3. Le contrôle du commerce international
La mer de Chine méridionale est un carrefour de routes commerciales d’une importance capitale car c’est la route la plus courte entre le Pacifique Nord et l’océan Indien. Par le détroit de Malacca passe 5 fois plus de pétrole que par le canal de Suez et 15 fois plus que par le canal de Panama. Par la mer de Chine méridionale transitent les 2/3 de l’approvisionnement énergétique de la Corée du Sud, 60% de l’approvisionnement énergétique du Japon et de Taïwan et 80% des importations chinoises en brut, ce qui fait plus de la moitié des importations énergétiques d’Asie du Nord-Est. La mer de Chine méridionale est ainsi bordée par 10 des plus grands ports mondiaux dont Singapour et Hong-Kong, et voit passer 90% du commerce extérieur de la Chine et un tiers du commerce mondial.
La mer de Chine méridionale est donc un lieu de passage très important commandé par quelques détroits faciles à interdire. Posséder les îles Paracels et Spratleys, c’est faciliter le contrôle d’une part non négligeable du commerce maritime mondial qui y transite.
4. Les ressources en gaz
D’après Robert D. Kaplan [3], la mer de Chine méridionale renferme un stock estimé à 25 000 milliards de m³ de gaz naturel (à comparer aux 187 100 milliards de m³ de gaz que comporterait la terre d’après British Petroleum, en 2010, ce qui fait presque 13,4% des réserves mondiales [4].
5. Le déploiement d’une flotte sous-marine
La mer de Chine méridionale est la seule le long des côtes de Chine à posséder des eaux profondes et à permettre un accès relativement aisé au Pacifique ce qui est essentiel pour assurer un déploiement sécurisé de ses SNLE. Le contrôle par une puissance étrangère des îles Paracels et Spratleys serait de nature à mettre en péril ce déploiement.

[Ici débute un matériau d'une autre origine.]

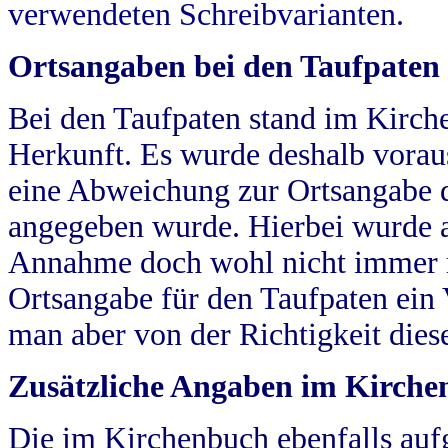
verwendeten Schreibvarianten.
Ortsangaben bei den Taufpaten
Bei den Taufpaten stand im Kirch
Herkunft. Es wurde deshalb vorausg
eine Abweichung zur Ortsangabe d
angegeben wurde. Hierbei wurde all
Annahme doch wohl nicht immer ric
Ortsangabe für den Taufpaten ein
man aber von der Richtigkeit die
Zusätzliche Angaben im Kirch
Die im Kirchenbuch ebenfalls auf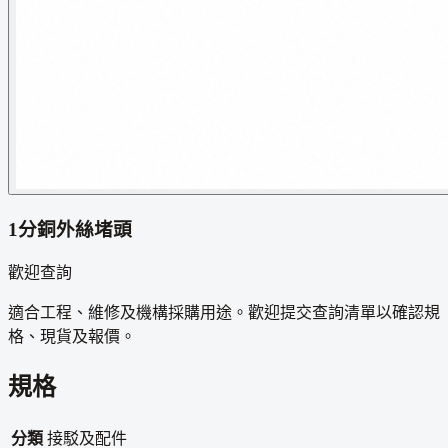
1分銅外絲堵頭
歡迎查詢
適合工程、維修及機構採購用途。歡迎提交查詢清單以確認規
格、現貨及報價。
規格
分類
接駁及配件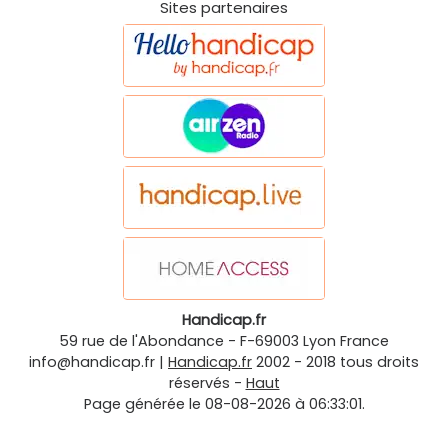
Sites partenaires
Handicap.fr
59 rue de l'Abondance
-
F-69003
Lyon
France
info@handicap.fr
|
Handicap.fr
2002 - 2018 tous droits
réservés -
Haut
Page générée le 08-08-2026 à 06:33:01.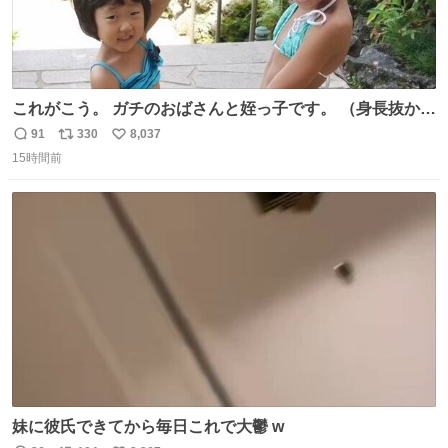
これがこう。 ガチのおばさんと姪っ子です。 （身長抜かさ
れててしぬ笑） #ヤツルギ12 #家族でヒロイン
91
330
8,037
返
リ
い
15時間前
信
ポ
い
数
ス
ね
ト
数
数
妹に彼氏できてから毎日これで大鬱 w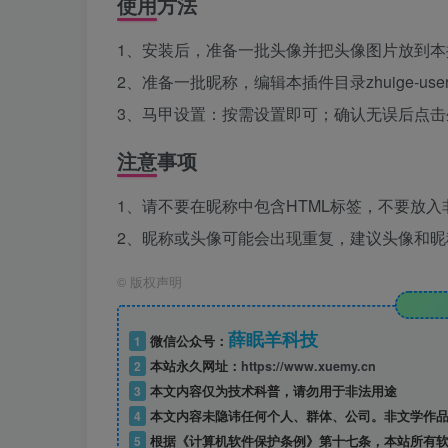
使用方法
1、安装后，准备一批头像并把头像图片放到本插件目录zh
2、准备一批昵称，编辑本插件目录zhuige-user-d
3、马甲设置：按需设置即可；确认无误后点击
注意事项
1、请不要在昵称中包含HTML标签，不要放
2、昵称或头像可能会出现重复，建议头像和昵称
©
版权声明
薛眠羊科技
1
微信公众号：
2
本站永久网址：
https://www.xuemy.cn
3
本文内容仅为技术科普，请勿用于非法用途
4
本文内容未隐讳任何个人、群体、公司。非文学作品
5
根据《计算机软件保护条例》第十七条，本站所有软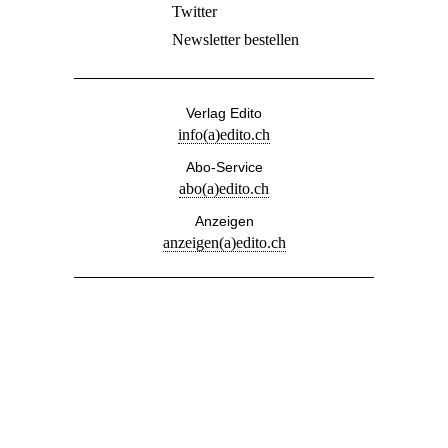
Twitter
Newsletter bestellen
Verlag Edito
info(a)edito.ch
Abo-Service
abo(a)edito.ch
Anzeigen
anzeigen(a)edito.ch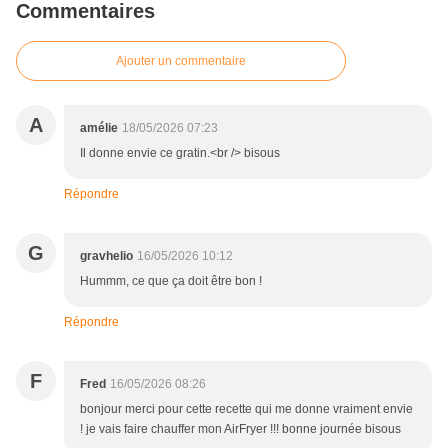
Commentaires
Ajouter un commentaire
A
amélie
18/05/2026 07:23
Il donne envie ce gratin.<br /> bisous
Répondre
G
gravhelio
16/05/2026 10:12
Hummm, ce que ça doit être bon !
Répondre
F
Fred
16/05/2026 08:26
bonjour merci pour cette recette qui me donne vraiment envie
! je vais faire chauffer mon AirFryer !!! bonne journée bisous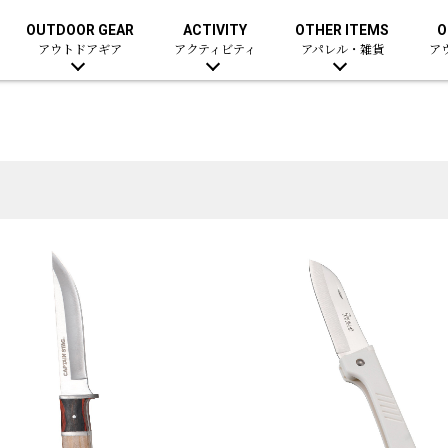
OUTDOOR GEAR
ACTIVITY
OTHER ITEMS
O
アウトドアギア
アクティビティ
アパレル・雑貨
ア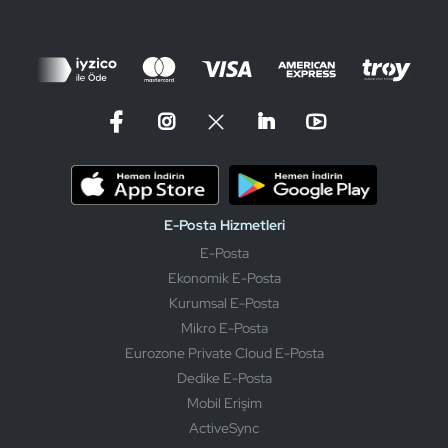
E-Posta Hizmetleri
E-Posta
Ekonomik E-Posta
Kurumsal E-Posta
Mikro E-Posta
Eurozone Private Cloud E-Posta
Dedike E-Posta
Mobil Erişim
ActiveSync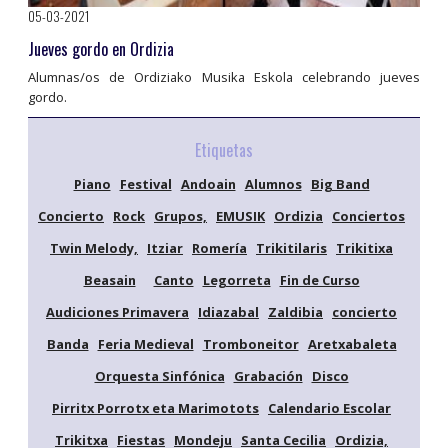
05-03-2021
Jueves gordo en Ordizia
Alumnas/os de Ordiziako Musika Eskola celebrando jueves
gordo.
Etiquetas
Piano
Festival
Andoain
Alumnos
Big Band
Concierto
Rock
Grupos,
EMUSIK
Ordizia
Conciertos
Twin Melody,
Itziar
Romería
Trikitilaris
Trikitixa
Beasain
Canto
Legorreta
Fin de Curso
Audiciones Primavera
Idiazabal
Zaldibia
concierto
Banda
Feria Medieval
Tromboneitor
Aretxabaleta
Orquesta Sinfónica
Grabación
Disco
Pirritx Porrotx eta Marimotots
Calendario Escolar
Trikitxa
Fiestas
Mondeju
Santa Cecilia
Ordizia,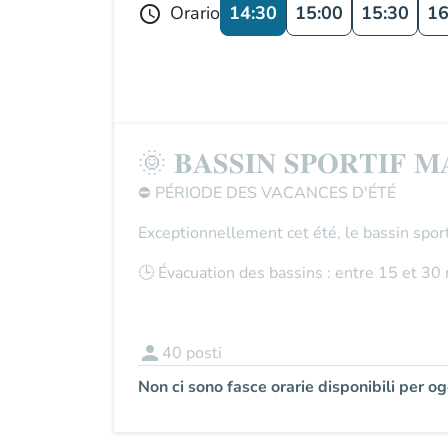
14:30
15:00
15:30
16
Orario
schedule
🌞 𝐁𝐀𝐒𝐒𝐈𝐍 𝐒𝐏𝐎𝐑𝐓𝐈𝐅 𝐌
⛔
PÉRIODE DES VACANCES D'ÉTÉ
Exceptionnellement cet été, le
bassin sport
🕒
Évacuation des bassins
: entre
15 et 30 
person
40
posti
Non ci sono fasce orarie disponibili per og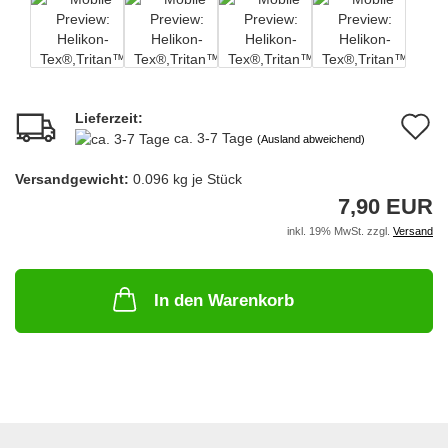
Lieferzeit:
A
ca. 3-7 Tage
(Ausland abweichend)
d
Versandgewicht:
0.096
kg je Stück
M
7,90 EUR
inkl. 19% MwSt. zzgl.
Versand
In den Warenkorb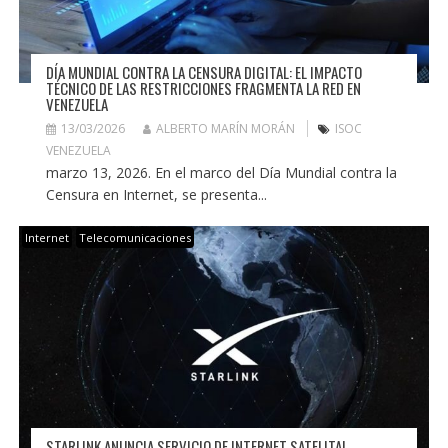
DÍA MUNDIAL CONTRA LA CENSURA DIGITAL: EL IMPACTO
TÉCNICO DE LAS RESTRICCIONES FRAGMENTA LA RED EN
VENEZUELA
13/03/2026
ALBERTO MARÍN MORÁN
ISOC
VENEZUELA
marzo 13, 2026. En el marco del Día Mundial contra la
Censura en Internet, se presenta...
Internet
Telecomunicaciones
STARLINK ANUNCIA SERVICIO DE INTERNET SATELITAL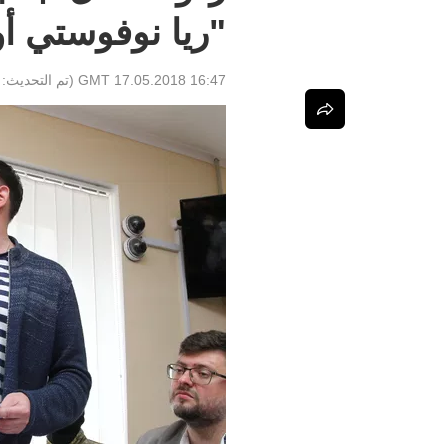
"ريا نوفوستي أو
16:47 GMT 17.05.2018
(تم التحديث: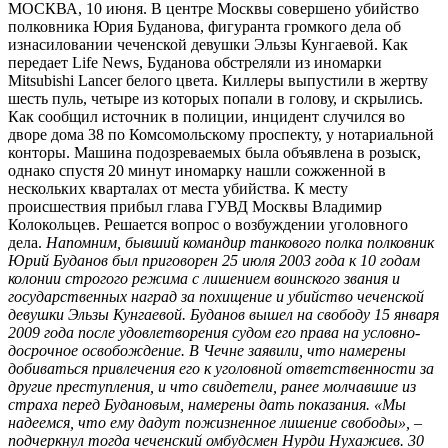
МОСКВА, 10 июня. В центре Москвы совершено убийство
полковника Юрия Буданова, фигуранта громкого дела об
изнасиловании чеченской девушки Эльзы Кунгаевой. Как
передает Life News, Буданова обстреляли из иномарки
Mitsubishi Lancer белого цвета. Киллеры выпустили в жертву
шесть пуль, четыре из которых попали в голову, и скрылись.
Как сообщил источник в полиции, инцидент случился во
дворе дома 38 по Комсомольскому проспекту, у нотариальной
конторы. Машина подозреваемых была объявлена в розыск,
однако спустя 20 минут иномарку нашли сожженной в
нескольких кварталах от места убийства. К месту
происшествия прибыл глава ГУВД Москвы Владимир
Колокольцев. Решается вопрос о возбуждении уголовного
дела.
Напомним, бывший командир танкового полка полковник
Юрий Буданов был приговорен 25 июля 2003 года к 10 годам
колонии строгого режима с лишением воинского звания и
государственных наград за похищение и убийство чеченской
девушки Эльзы Кунгаевой. Буданов вышел на свободу 15 января
2009 года после удовлетворения судом его права на условно-
досрочное освобождение. В Чечне заявили, что намерены
добиваться привлечения его к уголовной ответственности за
другие преступления, и что свидетели, ранее молчавшие из
страха перед Будановым, намерены дать показания. «Мы
надеемся, что ему дадут пожизненное лишение свободы», –
подчеркнул тогда чеченский омбудсмен Нурди Нухажиев. 30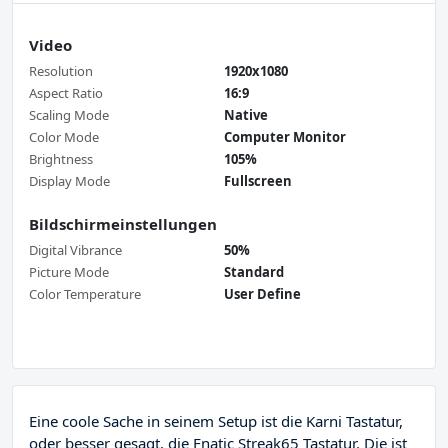
Video
Resolution
1920x1080
Aspect Ratio
16:9
Scaling Mode
Native
Color Mode
Computer Monitor
Brightness
105%
Display Mode
Fullscreen
Bildschirmeinstellungen
Digital Vibrance
50%
Picture Mode
Standard
Color Temperature
User Define
Eine coole Sache in seinem Setup ist die Karni Tastatur,
oder besser gesagt, die Fnatic Streak65 Tastatur. Die ist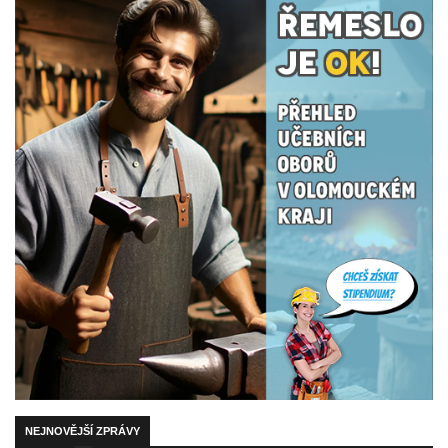
NEJNOVĚJŠÍ ZPRÁVY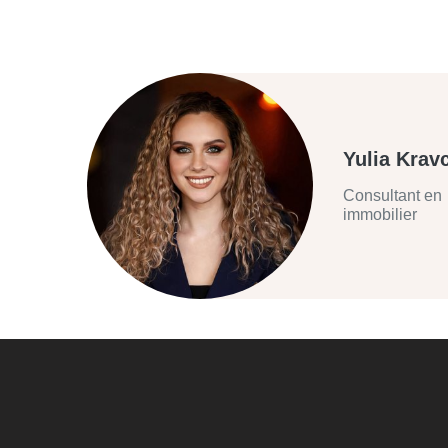
Yulia Krav
Consultant en
immobilier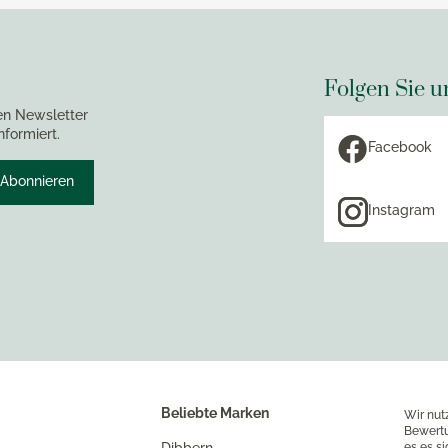
Folgen Sie u
en Newsletter
nformiert.
Facebook
Abonnieren
Instagram
Beliebte Marken
Wir nut
Bewertu
es es s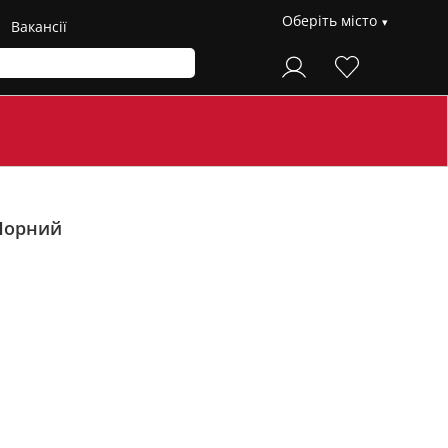
Оберіть місто
Вакансії
Чорний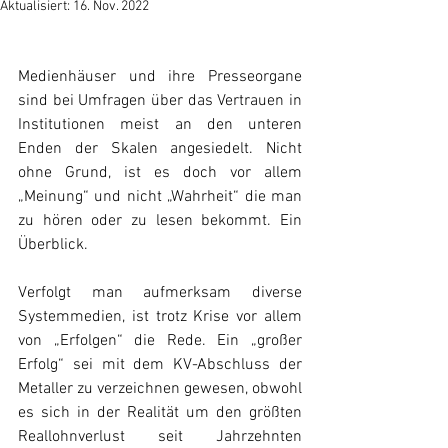
Aktualisiert:
16. Nov. 2022
Medienhäuser und ihre Presseorgane 
sind bei Umfragen über das Vertrauen in 
Institutionen meist an den unteren 
Enden der Skalen angesiedelt. Nicht 
ohne Grund, ist es doch vor allem 
„Meinung“ und nicht „Wahrheit“ die man 
zu hören oder zu lesen bekommt. Ein 
Überblick.
Verfolgt man aufmerksam diverse 
Systemmedien, ist trotz Krise vor allem 
von „Erfolgen“ die Rede. Ein „großer 
Erfolg“ sei mit dem KV-Abschluss der 
Metaller zu verzeichnen gewesen, obwohl 
es sich in der Realität um den größten 
Reallohnverlust seit Jahrzehnten 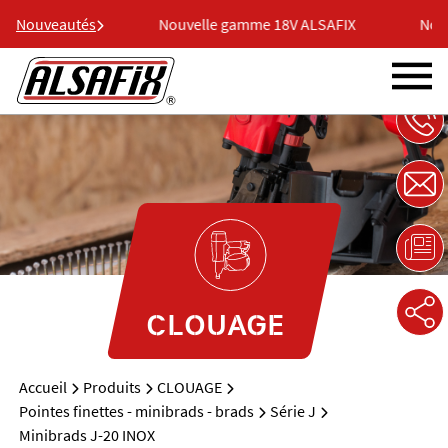
 18V ALSAFIX
Nouveautés
Nouvelle gamme 18V ALSAFIX
Nouv
CLOUAGE
Accueil
Produits
CLOUAGE
Pointes finettes - minibrads - brads
Série J
Minibrads J-20 INOX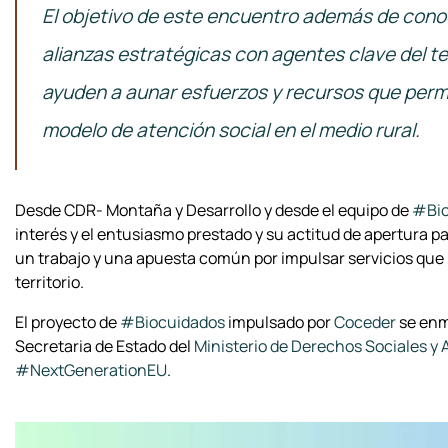
El objetivo de este encuentro además de conoce
alianzas estratégicas con agentes clave del t
ayuden a aunar esfuerzos y recursos que perm
modelo de atención social en el medio rural.
Desde CDR- Montaña y Desarrollo y desde el equipo de
#Bio
interés y el entusiasmo prestado y su actitud de apertura pa
un trabajo y una apuesta común por impulsar servicios que m
territorio.
El proyecto de
#Biocuidados
impulsado por
Coceder
se enm
Secretaria de Estado del
Ministerio de Derechos Sociales y
#NextGenerationEU
.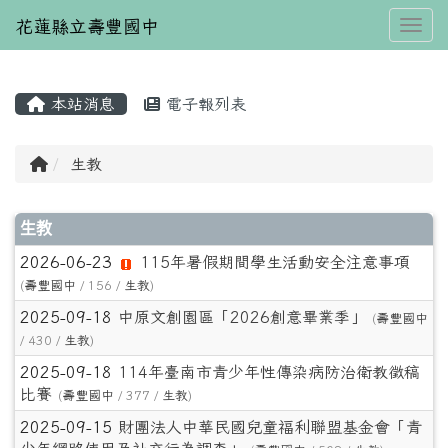
花蓮縣立壽豐國中
Toggl
本站消息
電子報列表
⏸
回首頁
生教
文章列表
生教
2026-06-23
115年暑假期間學生活動安全注意事項
(
壽豐國中
/ 156 /
生教
)
2025-09-18
中原文創園區「2026創意畢業季」
(
壽豐國中
/ 430 /
生教
)
2025-09-18
114年臺南市青少年性傳染病防治衛教徵稿
比賽
(
壽豐國中
/ 377 /
生教
)
2025-09-15
財團法人中華民國兒童福利聯盟基金會「青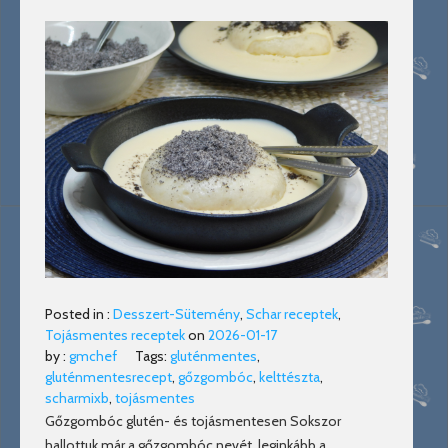
Posted in :
Desszert-Sütemény
,
Schar receptek
,
Tojásmentes receptek
on
2026-01-17
by :
gmchef
Tags:
gluténmentes
,
gluténmentesrecept
,
gőzgombóc
,
kelttészta
,
scharmixb
,
tojásmentes
Gőzgombóc glutén- és tojásmentesen Sokszor
hallottuk már a gőzgombóc nevét, leginkább a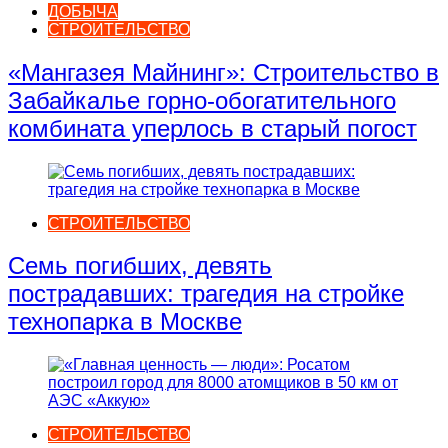
ДОБЫЧА
СТРОИТЕЛЬСТВО
«Мангазея Майнинг»: Строительство в
Забайкалье горно-обогатительного
комбината уперлось в старый погост
СТРОИТЕЛЬСТВО
Семь погибших, девять
пострадавших: трагедия на стройке
технопарка в Москве
СТРОИТЕЛЬСТВО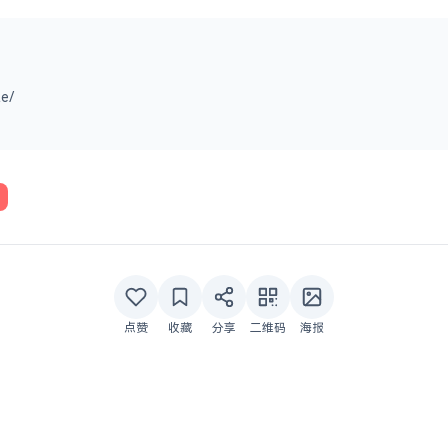
e/
点赞
收藏
分享
二维码
海报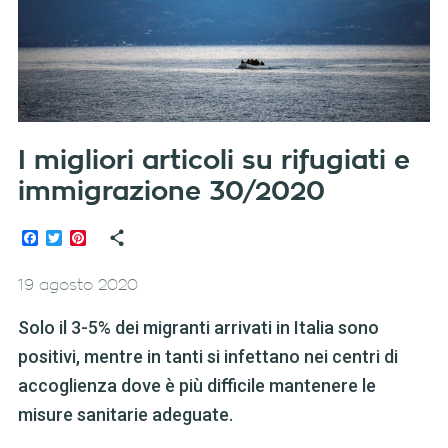
I migliori articoli su rifugiati e
immigrazione 30/2020
Facebook
Twitter
Pinterest
19 agosto 2020
Solo il 3-5% dei migranti arrivati in Italia sono
positivi, mentre in tanti si infettano nei centri di
accoglienza dove è più difficile mantenere le
misure sanitarie adeguate.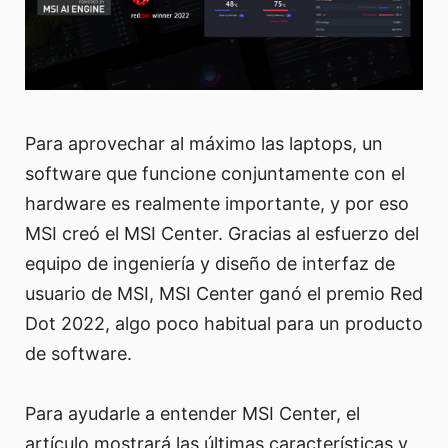
Para aprovechar al máximo las laptops, un
software que funcione conjuntamente con el
hardware es realmente importante, y por eso
MSI creó el MSI Center. Gracias al esfuerzo del
equipo de ingeniería y diseño de interfaz de
usuario de MSI, MSI Center ganó el premio Red
Dot 2022, algo poco habitual para un producto
de software.
Para ayudarle a entender MSI Center, el
artículo mostrará las últimas características y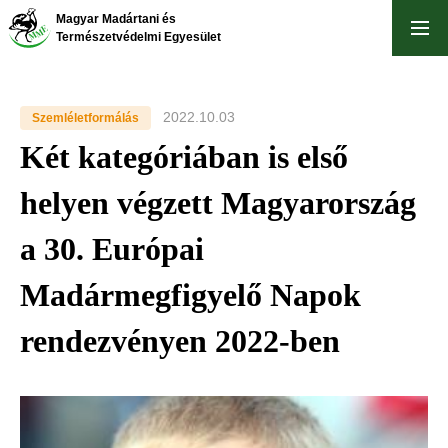
Ugrás
Magyar Madártani és
a
Természetvédelmi Egyesület
tartalomra
2022.10.03
Szemléletformálás
Két kategóriában is első
helyen végzett Magyarország
a 30. Európai
Madármegfigyelő Napok
rendezvényen 2022-ben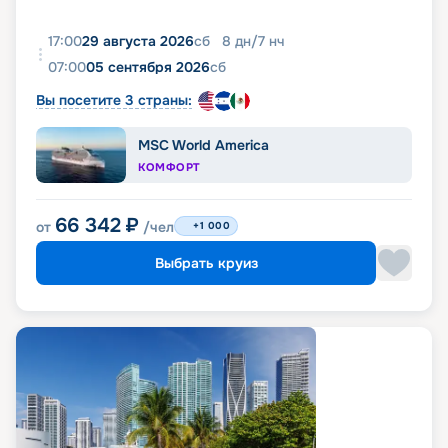
17:00
29 августа 2026
сб
8
дн
/
7
нч
07:00
05 сентября 2026
сб
Вы посетите 3 страны:
MSC World America
КОМФОРТ
66 342
₽
от
/чел
+1 000
Выбрать круиз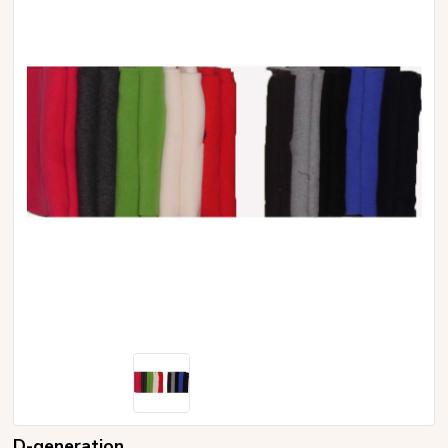
D-generation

Général (2S) Jean-Bernard PINATEL
[1] Les îles Senkaku/Diaoyu sont constituées de cinq îles inhabitées, dont la plus grande fait seulement 3,5 km² et les autres quelques dizaines d’hectares. Le Japon a annexé les Senkaku en 1895, après la première guerre sino-japonaise. A la fin de la seconde guerre mondiale, les îles ont été, avec Okinawa, placées sous administration américaine avant d’être restituées au Japon en 1972, au terme d’un accord qui ne les mentionne toutefois pas explicitement. Depuis 1971, Taïwan (territoire indépendant de fait, mais dont la Chine revendique la souveraineté) et la République populaire de Chine revendiquent leur souveraineté sur ces îles.
[2] Derrière les États-Unis (11,35M km²), la France (11,03), l’Australie (8,5), la Russie (7,6), la Nouvelle Zélande (6,9), l’Indonésie (6,2), le Canada (5,6), le Royaume–Uni (5,6), le Japon(4,6).
[3] Is Chief Geopolitical Analyst for Stratfor, a private global intelligence firm, and a non-resident senior fellow at the Center for a New American Security in Washington.